Brief » Copy out all the entries exactly.

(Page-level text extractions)
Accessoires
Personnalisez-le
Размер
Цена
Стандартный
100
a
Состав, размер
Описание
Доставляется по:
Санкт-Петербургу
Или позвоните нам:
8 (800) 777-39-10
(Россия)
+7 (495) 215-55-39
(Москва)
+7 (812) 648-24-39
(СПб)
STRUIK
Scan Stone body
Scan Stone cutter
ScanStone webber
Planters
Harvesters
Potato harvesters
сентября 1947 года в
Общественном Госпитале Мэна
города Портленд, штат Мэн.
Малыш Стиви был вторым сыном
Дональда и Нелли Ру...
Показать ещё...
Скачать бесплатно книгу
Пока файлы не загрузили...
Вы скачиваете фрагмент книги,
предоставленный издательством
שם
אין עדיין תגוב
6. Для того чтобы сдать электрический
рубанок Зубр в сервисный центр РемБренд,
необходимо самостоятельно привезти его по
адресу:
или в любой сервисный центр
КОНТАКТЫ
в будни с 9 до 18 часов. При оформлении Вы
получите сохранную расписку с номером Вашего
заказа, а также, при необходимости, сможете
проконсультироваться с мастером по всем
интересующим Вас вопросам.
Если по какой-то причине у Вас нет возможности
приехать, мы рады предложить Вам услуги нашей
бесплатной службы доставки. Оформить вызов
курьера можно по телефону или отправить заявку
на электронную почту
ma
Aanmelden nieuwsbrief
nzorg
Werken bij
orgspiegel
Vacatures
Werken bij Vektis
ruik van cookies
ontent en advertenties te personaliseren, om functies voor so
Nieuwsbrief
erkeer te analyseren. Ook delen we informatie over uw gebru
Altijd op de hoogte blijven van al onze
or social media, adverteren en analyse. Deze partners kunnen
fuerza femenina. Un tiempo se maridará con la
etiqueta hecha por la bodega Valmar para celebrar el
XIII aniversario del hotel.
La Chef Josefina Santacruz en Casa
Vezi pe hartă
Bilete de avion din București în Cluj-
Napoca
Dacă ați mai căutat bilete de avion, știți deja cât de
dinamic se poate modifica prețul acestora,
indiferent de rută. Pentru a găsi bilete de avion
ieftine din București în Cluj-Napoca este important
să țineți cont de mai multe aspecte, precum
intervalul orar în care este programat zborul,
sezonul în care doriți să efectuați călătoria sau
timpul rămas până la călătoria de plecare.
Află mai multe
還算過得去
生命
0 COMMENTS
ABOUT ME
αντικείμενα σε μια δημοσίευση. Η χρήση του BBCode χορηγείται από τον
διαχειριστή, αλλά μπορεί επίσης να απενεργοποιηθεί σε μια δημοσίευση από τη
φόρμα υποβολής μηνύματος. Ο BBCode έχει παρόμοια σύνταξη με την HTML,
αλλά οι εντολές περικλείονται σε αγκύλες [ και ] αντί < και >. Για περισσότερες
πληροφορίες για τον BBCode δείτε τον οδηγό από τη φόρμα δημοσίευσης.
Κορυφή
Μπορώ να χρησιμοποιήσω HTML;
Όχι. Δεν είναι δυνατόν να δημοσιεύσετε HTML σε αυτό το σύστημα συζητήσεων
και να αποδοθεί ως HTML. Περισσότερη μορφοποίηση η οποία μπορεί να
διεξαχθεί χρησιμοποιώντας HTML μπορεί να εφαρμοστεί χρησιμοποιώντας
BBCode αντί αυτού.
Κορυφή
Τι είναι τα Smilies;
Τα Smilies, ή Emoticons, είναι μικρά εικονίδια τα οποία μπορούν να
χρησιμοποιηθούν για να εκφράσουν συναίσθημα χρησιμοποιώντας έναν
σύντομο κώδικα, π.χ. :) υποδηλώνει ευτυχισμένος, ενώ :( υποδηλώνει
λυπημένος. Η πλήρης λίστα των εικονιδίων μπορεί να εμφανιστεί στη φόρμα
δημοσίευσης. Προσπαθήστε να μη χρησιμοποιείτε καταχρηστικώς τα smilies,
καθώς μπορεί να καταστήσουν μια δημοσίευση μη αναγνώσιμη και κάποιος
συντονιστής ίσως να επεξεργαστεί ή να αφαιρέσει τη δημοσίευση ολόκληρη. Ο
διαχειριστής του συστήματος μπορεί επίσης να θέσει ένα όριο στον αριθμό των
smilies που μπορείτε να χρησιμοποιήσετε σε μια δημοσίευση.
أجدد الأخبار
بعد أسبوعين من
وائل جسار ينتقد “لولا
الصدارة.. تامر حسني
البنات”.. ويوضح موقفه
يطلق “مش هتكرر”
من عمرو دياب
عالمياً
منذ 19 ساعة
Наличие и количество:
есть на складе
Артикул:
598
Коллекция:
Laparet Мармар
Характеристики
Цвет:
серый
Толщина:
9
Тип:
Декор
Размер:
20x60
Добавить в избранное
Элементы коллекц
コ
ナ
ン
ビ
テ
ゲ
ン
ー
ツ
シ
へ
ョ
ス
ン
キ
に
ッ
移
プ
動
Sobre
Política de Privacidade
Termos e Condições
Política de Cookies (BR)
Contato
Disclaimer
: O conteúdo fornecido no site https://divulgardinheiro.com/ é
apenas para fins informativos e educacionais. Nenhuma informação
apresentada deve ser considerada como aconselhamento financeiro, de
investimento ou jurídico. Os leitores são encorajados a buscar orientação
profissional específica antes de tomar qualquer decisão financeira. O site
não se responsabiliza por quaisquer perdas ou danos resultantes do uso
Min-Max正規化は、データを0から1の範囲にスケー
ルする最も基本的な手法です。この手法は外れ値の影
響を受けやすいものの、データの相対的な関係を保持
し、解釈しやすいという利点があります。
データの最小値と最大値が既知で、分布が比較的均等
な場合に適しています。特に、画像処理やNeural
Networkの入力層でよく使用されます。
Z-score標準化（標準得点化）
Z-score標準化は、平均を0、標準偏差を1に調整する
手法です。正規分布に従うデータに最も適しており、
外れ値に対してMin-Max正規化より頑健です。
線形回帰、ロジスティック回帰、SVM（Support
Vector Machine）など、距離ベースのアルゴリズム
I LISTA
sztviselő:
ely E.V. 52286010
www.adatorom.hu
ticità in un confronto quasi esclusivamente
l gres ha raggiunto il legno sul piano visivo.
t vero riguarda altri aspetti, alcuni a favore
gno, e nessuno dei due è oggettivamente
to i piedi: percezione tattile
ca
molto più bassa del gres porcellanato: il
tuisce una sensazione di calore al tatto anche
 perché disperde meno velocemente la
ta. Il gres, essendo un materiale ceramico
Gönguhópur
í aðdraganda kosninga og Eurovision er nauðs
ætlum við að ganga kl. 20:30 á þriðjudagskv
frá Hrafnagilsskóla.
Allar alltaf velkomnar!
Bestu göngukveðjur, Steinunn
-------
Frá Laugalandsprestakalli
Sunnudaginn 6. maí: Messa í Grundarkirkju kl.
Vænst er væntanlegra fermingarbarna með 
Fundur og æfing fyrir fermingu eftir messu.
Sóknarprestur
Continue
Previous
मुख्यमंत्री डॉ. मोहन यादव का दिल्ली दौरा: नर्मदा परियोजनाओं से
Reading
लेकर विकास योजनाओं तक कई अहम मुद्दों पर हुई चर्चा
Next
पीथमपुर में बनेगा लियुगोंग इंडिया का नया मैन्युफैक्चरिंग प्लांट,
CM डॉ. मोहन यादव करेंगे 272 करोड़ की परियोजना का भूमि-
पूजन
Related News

Result of the task »
Accessoires
Personnalisez-le
Размер
Цена
Стандартный
100
a
Состав, размер
Описание
Доставляется по:
Санкт-Петербургу
Или позвоните нам:
8 (800) 777-39-10
(Россия)
+7 (495) 215-55-39
(Москва)
+7 (812) 648-24-39
(СПб)
STRUIK
Scan Stone body
Scan Stone cutter
ScanStone webber
Planters
Harvesters
Potato harvesters
сентября 1947 года в
Общественном Госпитале Мэна
города Портленд, штат Мэн.
Малыш Стиви был вторым сыном
Дональда и Нелли Ру...
Показать ещё...
Скачать бесплатно книгу
Пока файлы не загрузили...
Вы скачиваете фрагмент книги,
предоставленный издательством
שם
אין עדיין תגוב
6. Для того чтобы сдать электрический
рубанок Зубр в сервисный центр РемБренд,
необходимо самостоятельно привезти его по
адресу:
или в любой сервисный центр
КОНТАКТЫ
в будни с 9 до 18 часов. При оформлении Вы
получите сохранную расписку с номером Вашего
заказа, а также, при необходимости, сможете
проконсультироваться с мастером по всем
интересующим Вас вопросам.
Если по какой-то причине у Вас нет возможности
приехать, мы рады предложить Вам услуги нашей
бесплатной службы доставки. Оформить вызов
курьера можно по телефону или отправить заявку
на электронную почту
ma
Aanmelden nieuwsbrief
nzorg
Werken bij
orgspiegel
Vacatures
Werken bij Vektis
ruik van cookies
ontent en advertenties te personaliseren, om functies voor so
Nieuwsbrief
erkeer te analyseren. Ook delen we informatie over uw gebru
Altijd op de hoogte blijven van al onze
or social media, adverteren en analyse. Deze partners kunnen
fuerza femenina. Un tiempo se maridará con la
etiqueta hecha por la bodega Valmar para celebrar el
XIII aniversario del hotel.
La Chef Josefina Santacruz en Casa
Vezi pe hartă
Bilete de avion din București în Cluj-
Napoca
Dacă ați mai căutat bilete de avion, știți deja cât de
dinamic se poate modifica prețul acestora,
indiferent de rută. Pentru a găsi bilete de avion
ieftine din București în Cluj-Napoca este important
să țineți cont de mai multe aspecte, precum
intervalul orar în care este programat zborul,
sezonul în care doriți să efectuați călătoria sau
timpul rămas până la călătoria de plecare.
Află mai multe
還算過得去
生命
0 COMMENTS
ABOUT ME
αντικείμενα σε μια δημοσίευση. Η χρήση του BBCode χορηγείται από τον
διαχειριστή, αλλά μπορεί επίσης να απενεργοποιηθεί σε μια δημοσίευση από τη
φόρμα υποβολής μηνύματος. Ο BBCode έχει παρόμοια σύνταξη με την HTML,
αλλά οι εντολές περικλείονται σε αγκύλες [ και ] αντί < και >. Για περισσότερες
πληροφορίες για τον BBCode δείτε τον οδηγό από τη φόρμα δημοσίευσης.
Κορυφή
Μπορώ να χρησιμοποιήσω HTML;
Όχι. Δεν είναι δυνατόν να δημοσιεύσετε HTML σε αυτό το σύστημα συζητήσεων
και να αποδοθεί ως HTML. Περισσότερη μορφοποίηση η οποία μπορεί να
διεξαχθεί χρησιμοποιώντας HTML μπορεί να εφαρμοστεί χρησιμοποιώντας
BBCode αντί αυτού.
Κορυφή
Τι είναι τα Smilies;
Τα Smilies, ή Emoticons, είναι μικρά εικονίδια τα οποία μπορούν να
χρησιμοποιηθούν για να εκφράσουν συναίσθημα χρησιμοποιώντας έναν
σύντομο κώδικα, π.χ. :) υποδηλώνει ευτυχισμένος, ενώ :( υποδηλώνει
λυπημένος. Η πλήρης λίστα των εικονιδίων μπορεί να εμφανιστεί στη φόρμα
δημοσίευσης. Προσπαθήστε να μη χρησιμοποιείτε καταχρηστικώς τα smilies,
καθώς μπορεί να καταστήσουν μια δημοσίευση μη αναγνώσιμη και κάποιος
συντονιστής ίσως να επεξεργαστεί ή να αφαιρέσει τη δημοσίευση ολόκληρη. Ο
διαχειριστής του συστήματος μπορεί επίσης να θέσει ένα όριο στον αριθμό των
smilies που μπορείτε να χρησιμοποιήσετε σε μια δημοσίευση.
أجدد الأخبار
بعد أسبوعين من
وائل جسار ينتقد “لولا
الصدارة.. تامر حسني
البنات”.. ويوضح موقفه
يطلق “مش هتكرر”
من عمرو دياب
عالمياً
منذ 19 ساعة
Наличие и количество:
есть на складе
Артикул:
598
Коллекция:
Laparet Мармар
Характеристики
Цвет:
серый
Толщина:
9
Тип:
Декор
Размер:
20x60
Добавить в избранное
Элементы коллекц
コ
ナ
ン
ビ
テ
ゲ
ン
ー
ツ
シ
へ
ョ
ス
ン
キ
に
ッ
移
プ
動
Sobre
Política de Privacidade
Termos e Condições
Política de Cookies (BR)
Contato
Disclaimer
: O conteúdo fornecido no site https://divulgardinheiro.com/ é
apenas para fins informativos e educacionais. Nenhuma informação
apresentada deve ser considerada como aconselhamento financeiro, de
investimento ou jurídico. Os leitores são encorajados a buscar orientação
profissional específica antes de tomar qualquer decisão financeira. O site
não se responsabiliza por quaisquer perdas ou danos resultantes do uso
Min-Max正規化は、データを0から1の範囲にスケー
ルする最も基本的な手法です。この手法は外れ値の影
響を受けやすいものの、データの相対的な関係を保持
し、解釈しやすいという利点があります。
データの最小値と最大値が既知で、分布が比較的均等
な場合に適しています。特に、画像処理やNeural
Networkの入力層でよく使用されます。
Z-score標準化（標準得点化）
Z-score標準化は、平均を0、標準偏差を1に調整する
手法です。正規分布に従うデータに最も適しており、
外れ値に対してMin-Max正規化より頑健です。
線形回帰、ロジスティック回帰、SVM（Support
Vector Machine）など、距離ベースのアルゴリズム
I LISTA
sztviselő:
ely E.V. 52286010
www.adatorom.hu
ticità in un confronto quasi esclusivamente
l gres ha raggiunto il legno sul piano visivo.
t vero riguarda altri aspetti, alcuni a favore
gno, e nessuno dei due è oggettivamente
to i piedi: percezione tattile
ca
molto più bassa del gres porcellanato: il
tuisce una sensazione di calore al tatto anche
 perché disperde meno velocemente la
ta. Il gres, essendo un materiale ceramico
Gönguhópur
í aðdraganda kosninga og Eurovision er nauðs
ætlum við að ganga kl. 20:30 á þriðjudagskv
frá Hrafnagilsskóla.
Allar alltaf velkomnar!
Bestu göngukveðjur, Steinunn
-------
Frá Laugalandsprestakalli
Sunnudaginn 6. maí: Messa í Grundarkirkju kl.
Vænst er væntanlegra fermingarbarna með 
Fundur og æfing fyrir fermingu eftir messu.
Sóknarprestur
Continue
Previous
मुख्यमंत्री डॉ. मोहन यादव का दिल्ली दौरा: नर्मदा परियोजनाओं से
Reading
लेकर विकास योजनाओं तक कई अहम मुद्दों पर हुई चर्चा
Next
पीथमपुर में बनेगा लियुगोंग इंडिया का नया मैन्युफैक्चरिंग प्लांट,
CM डॉ. मोहन यादव करेंगे 272 करोड़ की परियोजना का भूमि-
पूजन
Related News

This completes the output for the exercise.